Zhou Pei-Yuan, Takeuchi Amane, Martinez-Lopez Fernando, Ehghaghi Malikeh, Wong Andrew K C, Lee En-Shiun Annie
System Design Engineering, University of Waterloo, Waterloo, ON N2L 3G1, Canada.
Department of Computer Science, University of Toronto, Toronto, ON M5S 1A1, Canada.
Bioengineering (Basel). 2025 Mar 18;12(3):308. doi: 10.3390/bioengineering12030308.
The healthcare industry seeks to integrate AI into clinical applications, yet understanding AI decision making remains a challenge for healthcare practitioners as these systems often function as black boxes. Our work benchmarks the Pattern Discovery and Disentanglement (PDD) system's unsupervised learning algorithm, which provides interpretable outputs and clustering results from clinical notes to aid decision making. Using the MIMIC-IV dataset, we process free-text clinical notes and ICD-9 codes with Term Frequency-Inverse Document Frequency and Topic Modeling. The PDD algorithm discretizes numerical features into event-based features, discovers association patterns from a disentangled statistical feature value association space, and clusters clinical records. The output is an interpretable knowledge base linking knowledge, patterns, and data to support decision making. Despite being unsupervised, PDD demonstrated performance comparable to supervised deep learning models, validating its clustering ability and knowledge representation. We benchmark interpretability techniques-Feature Permutation, Gradient SHAP, and Integrated Gradients-on the best-performing models (in terms of F1, ROC AUC, balanced accuracy, etc.), evaluating these based on sufficiency, comprehensiveness, and sensitivity metrics. Our findings highlight the limitations of feature importance ranking and post hoc analysis for clinical diagnosis. Meanwhile, PDD's global interpretability effectively compensates for these issues, helping healthcare practitioners understand the decision-making process and providing suggestive clusters of diseases to assist their diagnosis.

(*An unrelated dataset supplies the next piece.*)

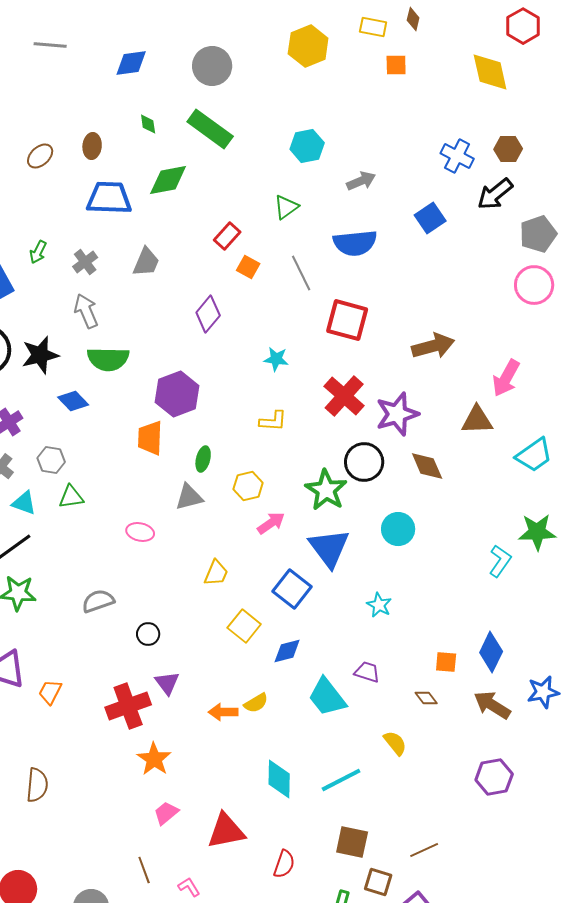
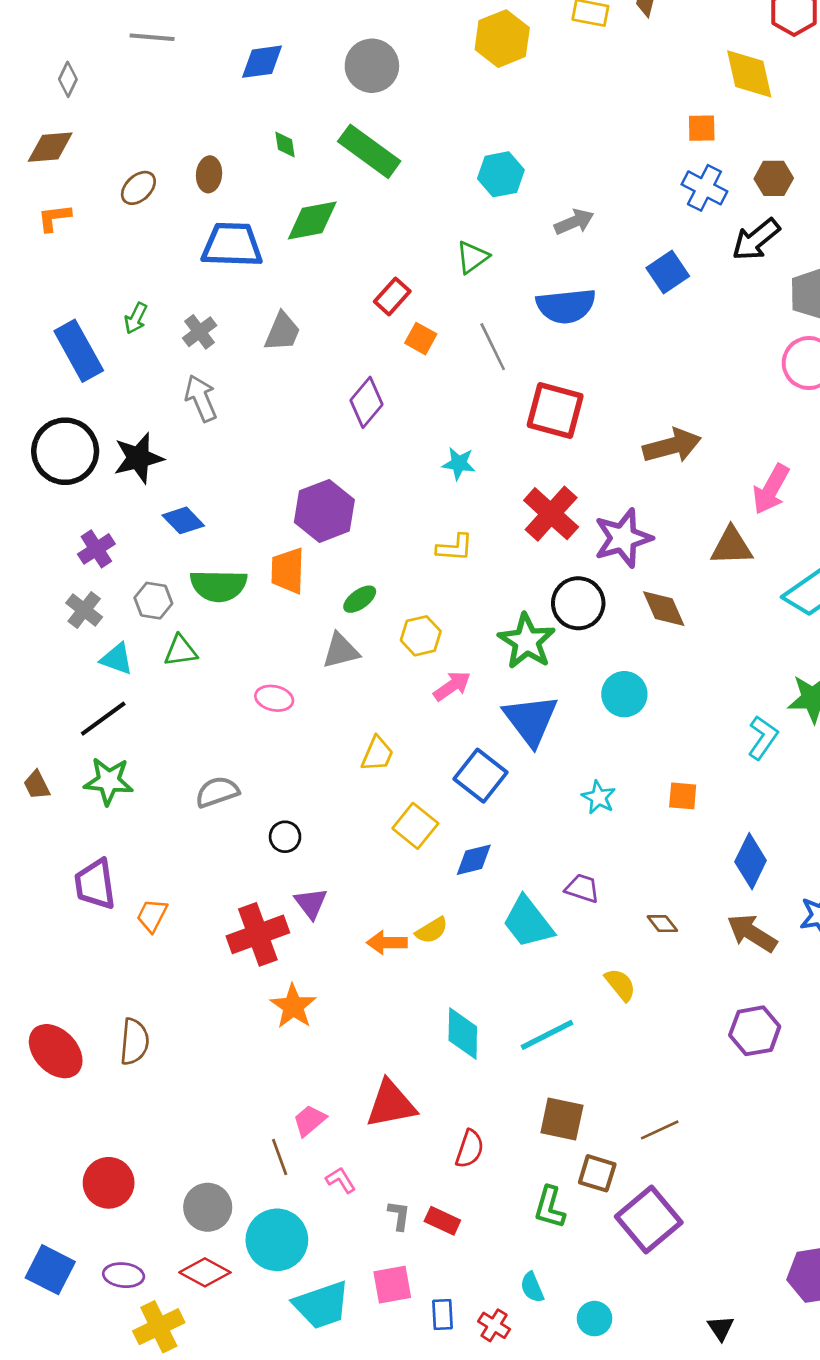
orange square: (396, 65) -> (702, 128), moved
green semicircle: (108, 359) -> (219, 586), moved
green ellipse: (203, 459) -> (360, 599), turned 40
orange square: (446, 662) -> (683, 796), moved
pink trapezoid: (166, 813) -> (309, 1120), moved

医疗行业试图将人工智能整合到临床应用中,但对于医疗从业者来说,理解人工智能的决策过程仍然是一项挑战,因为这些系统通常像黑匣子一样运作。我们的工作对模式发现与解缠结(PDD)系统的无监督学习算法进行了基准测试,该算法可从临床记录中提供可解释的输出和聚类结果,以辅助决策。使用MIMIC-IV数据集,我们通过词频-逆文档频率和主题建模来处理自由文本临床记录和ICD-9编码。PDD算法将数值特征离散化为基于事件的特征,从解缠结的统计特征值关联空间中发现关联模式,并对临床记录进行聚类。输出结果是一个可解释的知识库,它将知识、模式和数据联系起来以支持决策。尽管PDD是无监督的,但其表现与有监督的深度学习模型相当,验证了其聚类能力和知识表示。我们在表现最佳的模型(根据F1、ROC AUC、平衡准确率等)上对可解释性技术——特征排列、梯度SHAP和集成梯度——进行基准测试,并根据充分性、全面性和敏感性指标对其进行评估。我们的研究结果突出了临床诊断中特征重要性排序和事后分析的局限性。同时,PDD的全局可解释性有效地弥补了这些问题,帮助医疗从业者理解决策过程,并提供疾病的提示性聚类以协助他们进行诊断。